:: WORK ORDER ::
If a line in the records below contains the word "actuellement", copy it out.

:: INPUT RECORDS ::
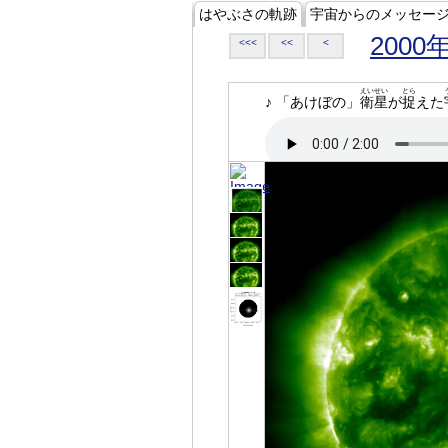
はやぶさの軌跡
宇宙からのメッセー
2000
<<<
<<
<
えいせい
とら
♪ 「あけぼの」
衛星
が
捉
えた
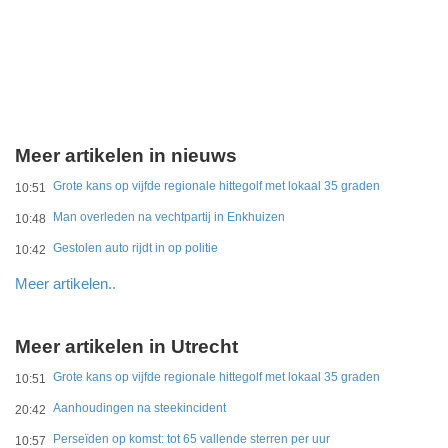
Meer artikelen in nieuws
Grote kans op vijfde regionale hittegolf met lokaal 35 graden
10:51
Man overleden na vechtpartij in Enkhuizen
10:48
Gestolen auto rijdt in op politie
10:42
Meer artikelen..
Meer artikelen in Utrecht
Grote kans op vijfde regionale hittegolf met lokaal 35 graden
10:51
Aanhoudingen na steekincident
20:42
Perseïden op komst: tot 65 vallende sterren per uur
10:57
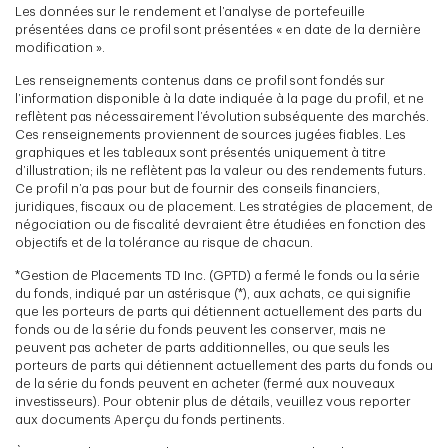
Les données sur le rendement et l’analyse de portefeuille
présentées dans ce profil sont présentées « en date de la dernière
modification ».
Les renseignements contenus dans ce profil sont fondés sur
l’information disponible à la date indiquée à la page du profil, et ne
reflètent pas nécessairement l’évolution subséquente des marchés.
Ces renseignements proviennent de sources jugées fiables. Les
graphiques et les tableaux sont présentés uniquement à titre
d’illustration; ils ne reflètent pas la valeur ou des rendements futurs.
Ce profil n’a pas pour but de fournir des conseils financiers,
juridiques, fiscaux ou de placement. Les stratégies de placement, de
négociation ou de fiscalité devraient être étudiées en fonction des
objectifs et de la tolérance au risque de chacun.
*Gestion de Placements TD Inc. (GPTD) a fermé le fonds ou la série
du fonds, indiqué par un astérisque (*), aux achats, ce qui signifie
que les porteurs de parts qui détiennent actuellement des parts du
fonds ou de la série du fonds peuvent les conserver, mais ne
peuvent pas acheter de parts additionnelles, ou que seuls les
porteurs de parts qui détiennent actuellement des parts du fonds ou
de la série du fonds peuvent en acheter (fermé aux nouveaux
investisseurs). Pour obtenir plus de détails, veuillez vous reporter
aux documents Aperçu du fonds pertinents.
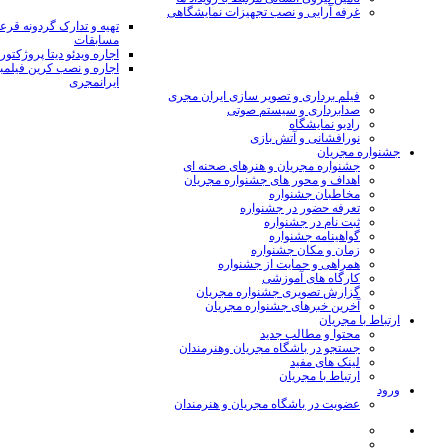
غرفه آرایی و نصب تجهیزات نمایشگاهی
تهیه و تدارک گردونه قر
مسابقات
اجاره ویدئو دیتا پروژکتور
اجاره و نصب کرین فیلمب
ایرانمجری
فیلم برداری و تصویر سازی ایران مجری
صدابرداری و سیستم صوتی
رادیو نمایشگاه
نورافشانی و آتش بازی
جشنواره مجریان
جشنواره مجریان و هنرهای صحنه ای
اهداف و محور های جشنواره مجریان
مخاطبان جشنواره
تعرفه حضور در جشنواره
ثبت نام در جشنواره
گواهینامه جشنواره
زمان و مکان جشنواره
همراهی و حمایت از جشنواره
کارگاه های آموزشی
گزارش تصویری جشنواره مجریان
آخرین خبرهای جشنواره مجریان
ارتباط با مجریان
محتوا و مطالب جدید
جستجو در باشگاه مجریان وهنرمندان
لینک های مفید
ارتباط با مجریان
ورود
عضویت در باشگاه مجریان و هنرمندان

:: RESULT ::
que les porteurs de parts qui détiennent actuellement des parts du
porteurs de parts qui détiennent actuellement des parts du fonds ou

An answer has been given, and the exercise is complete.